References should be added to the references.bib file in bibtex format, and cited with sphinxcontrib-bibtex within the notebook text wherever they are relevant.

The references in the .bib file should have as id something along the lines authorlastnameYEARkeyword or libraryYEARkeyword for documentation pages, and they should be alphabetically sorted by this id in order to ease finding references within the file and preventing adding duplicate ones.

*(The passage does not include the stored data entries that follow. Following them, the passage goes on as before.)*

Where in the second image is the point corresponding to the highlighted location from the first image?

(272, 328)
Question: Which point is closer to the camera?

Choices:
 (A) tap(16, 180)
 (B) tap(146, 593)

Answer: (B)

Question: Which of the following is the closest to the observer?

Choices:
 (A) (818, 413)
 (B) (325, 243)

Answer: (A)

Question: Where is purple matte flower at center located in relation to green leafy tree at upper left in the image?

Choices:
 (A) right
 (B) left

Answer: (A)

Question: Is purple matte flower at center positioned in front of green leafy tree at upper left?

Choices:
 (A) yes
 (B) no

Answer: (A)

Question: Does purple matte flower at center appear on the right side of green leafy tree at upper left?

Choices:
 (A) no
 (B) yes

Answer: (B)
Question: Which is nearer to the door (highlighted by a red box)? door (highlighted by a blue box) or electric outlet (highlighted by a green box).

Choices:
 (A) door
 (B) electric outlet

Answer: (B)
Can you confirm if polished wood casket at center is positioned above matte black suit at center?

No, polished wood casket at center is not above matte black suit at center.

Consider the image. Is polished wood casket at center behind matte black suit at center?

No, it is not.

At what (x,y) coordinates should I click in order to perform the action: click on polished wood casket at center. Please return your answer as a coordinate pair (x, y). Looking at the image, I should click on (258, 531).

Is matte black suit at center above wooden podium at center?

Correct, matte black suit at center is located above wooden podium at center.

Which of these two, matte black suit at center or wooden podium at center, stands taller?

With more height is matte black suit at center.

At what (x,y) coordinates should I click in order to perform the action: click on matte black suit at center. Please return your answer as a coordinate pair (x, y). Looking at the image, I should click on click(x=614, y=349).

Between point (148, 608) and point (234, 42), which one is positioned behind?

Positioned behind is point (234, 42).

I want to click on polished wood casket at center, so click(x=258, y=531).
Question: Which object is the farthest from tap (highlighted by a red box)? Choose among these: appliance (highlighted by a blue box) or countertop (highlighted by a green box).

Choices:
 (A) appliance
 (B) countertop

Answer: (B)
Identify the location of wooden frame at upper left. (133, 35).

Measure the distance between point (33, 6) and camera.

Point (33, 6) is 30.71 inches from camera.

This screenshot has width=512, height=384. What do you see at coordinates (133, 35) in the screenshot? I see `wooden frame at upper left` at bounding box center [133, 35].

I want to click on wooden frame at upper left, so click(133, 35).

References can be cited twice within a single notebook. Two common reference formats are:

{cite:p}`bibtex_id`  # shows the reference author and year between parenthesis
{cite:t}`bibtex_id`  # textual cite, shows author and year without parenthesis

which can be added inline, within the text itself. At the end of the notebook, add the bibliography with the following markdown

## References

:::{bibliography}
:filter: docname in docnames
:::

or alternatively, if you wanted to add extra references that have not been cited within the text, use:

## References

:::{bibliography}
:filter: docname in docnames

extra_bibtex_id_1
extra_bibtex_id_2
:::

Watermark#

watermark is a library which automatically prints the versions of Python and the packages you used to run the NB – reproducibility rocks!

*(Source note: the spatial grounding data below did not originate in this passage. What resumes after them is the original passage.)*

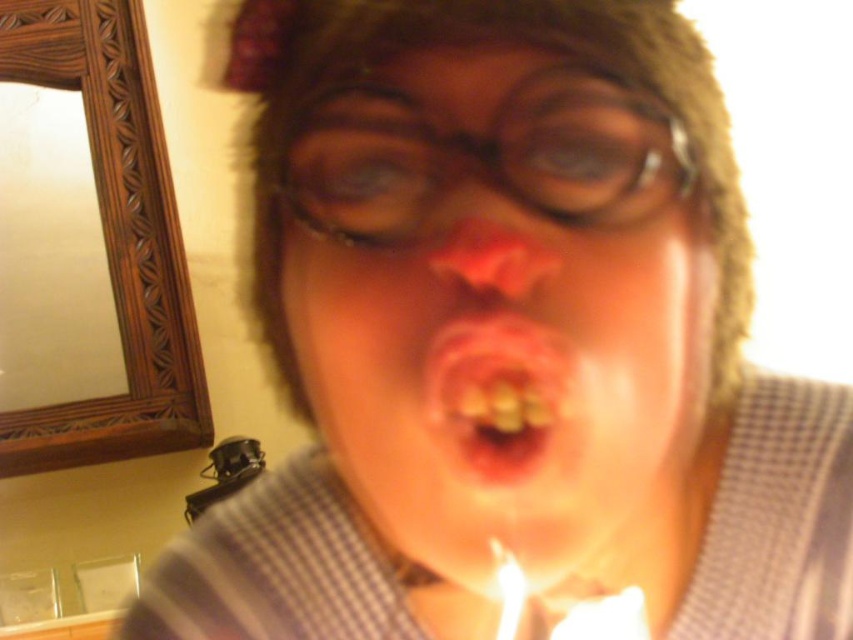 You are holding a camera and want to take a photo of the person blowing out the candle. The camera is currently at a position that is 27.24 centimeters away from the point at coordinates point (x=689, y=280). Is this distance sufficient to capture the entire scene of the person and the candle in the photo?

The point at coordinates point (x=689, y=280) and the camera are 27.24 centimeters apart. Since the camera is positioned at this distance, it should be sufficient to capture the entire scene of the person and the candle in the photo.

You are a photographer trying to capture the exact position of the black plastic glasses at center. What are the coordinates where you should focus your camera lens?

The black plastic glasses at center are located at coordinates point (482, 150).

In the scene shown: You are a photographer trying to capture the reflection of the black plastic glasses at center and the white wax candle at lower center in the mirror. Which object will appear larger in the mirror?

The black plastic glasses at center is closer to the viewer than the white wax candle at lower center, so it will appear larger in the mirror. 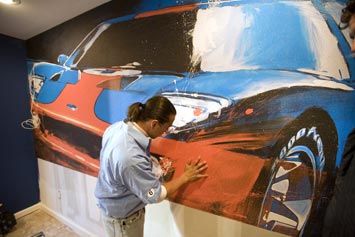 You are a GUI agent. You are given a task and a screenshot of the screen. Output one action in this format:
    pyautogui.click(x=<x>, y=<y>)
    Task: Click on the wall
    The image size is (355, 237).
    Given the screenshot: What is the action you would take?
    pyautogui.click(x=10, y=60) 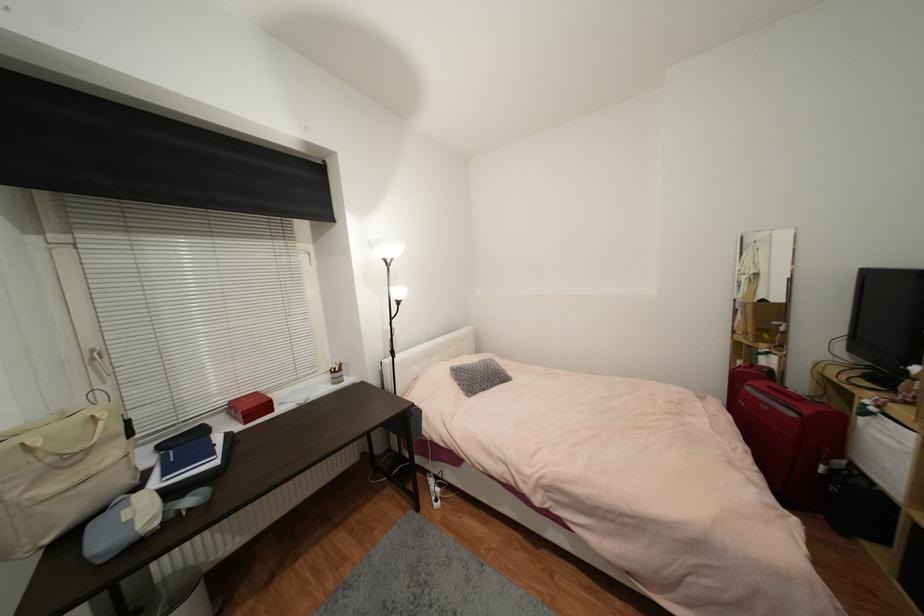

This library should be in your virtual environment if you installed our requirements-dev.txt. Otherwise, run pip install watermark.

First, add a Markdown cell with the ## Watermark title only so it appears in the table of contents. This is the second to last section, above the epilogue/footer. Then, add a code cell to print the versions of Python and packages used in the notebook. This is the last code cell in the notebook.

The p flag is optional (or it may need to have different libraries as input), but should be added if PyTensor or xarray are not imported explicitly. This will also be checked by pre-commit (because we all forget to do things sometimes 😳).

## Watermark
%load_ext watermark
%watermark -n -u -v -iv -w -p pytensor,xarray

Epilogue#

The last cell in the notebooks should be a markdown cell with exactly the following content:

:::{include} ../page_footer.md
:::

The only exception being notebooks that are not on the usual place and therefore need to update the path to page footer for the include to work.


You’re all set now 🎉. You can push your changes, open a pull request, and, once it’s merged, rest with the feeling of a job well done 👏. Thanks a lot for your contribution to open-source, we really appreciate it!